Similarly, tensions were engulfed in arguments about how law enforcement handles the arrests of armed assailants. Notorious mass murderers like James Holmes (Aurora, Colorado movie theater; 12 killed and 70 injured), Dylann Roof (Charleston church shooting; nine killed), and others were all arrested without incident, managing to retain their lives despite proving to be terrorists. And yet, both media and government officials seem hesitant to describe such horrific mass killings as acts of terrorism. Unless, of course, the acts are perpetrated by non-White, non-Christian, or foreign citizens. The Boston Marathon bombings and the more recent shooting in San Bernardino, California, where both labeled as acts of terrorism with great ease, leading many to speculate that, regardless of a higher body count or higher degree of premeditated murder, the acts carried out by White Americans are far too often mislabeled as an “isolated incident,” a symptom of “mental illness,” or various other titles that, for many, directly refute the proof that, statistically speaking, the deadliest members of American society are White men with weapons. In fact, that argument has become so prolific that a new hashtag exists: #YallQaeda, an effort to draw similarities between those so easily labeled as being terrorists with those who are not.
For many, the real story here is not about whether the Hammonds or the Bundys are victims of a zealous government, but rather how the treatment of the armed protesters in Oregon reflects implicit bias by the media and politicians. There are those who argue that because no violence has taken place at the Refuge in Oregon, that the actions are not those of terrorism, Islamic or domestic. However, it is hard not to ponder the following: if, rather than a bunch of armed ranchers, the armed protesters were Muslim Americans or representatives of the Black Lives Matter movement, would the seemingly laissez-faire response from the government be more aggressive?
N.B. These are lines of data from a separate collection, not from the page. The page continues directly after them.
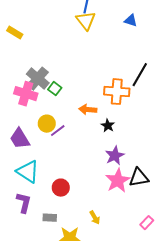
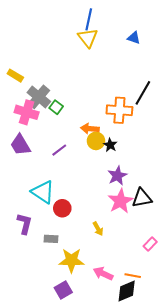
yellow rectangle: (15, 33) -> (15, 76), moved
yellow circle: (47, 124) -> (96, 141), moved
purple trapezoid: (20, 139) -> (20, 145), moved
cyan triangle: (28, 172) -> (43, 192), moved
yellow arrow: (95, 218) -> (98, 229), moved

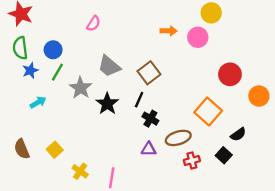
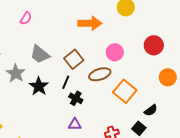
orange arrow: (169, 31) -> (90, 23), size x1.6
pink circle: (198, 37) -> (115, 52), moved
red circle: (230, 74) -> (154, 45), moved
brown ellipse: (178, 138) -> (100, 74), moved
What do you think would happen if a group of African-American men and women, fed up with the federal and state governments’ continued failure to indict those officers who killed their sons and daughters, took over a federal building? If Muslim Americans, fed up with the continued racism and xenophobia they face in this country, took over a federal building and were armed, how would the media frame the events? What is your definition of terrorism, and how have the media and politicians failed to address the glaring miscarriages of justice in how they describe the events taking place in Oregon?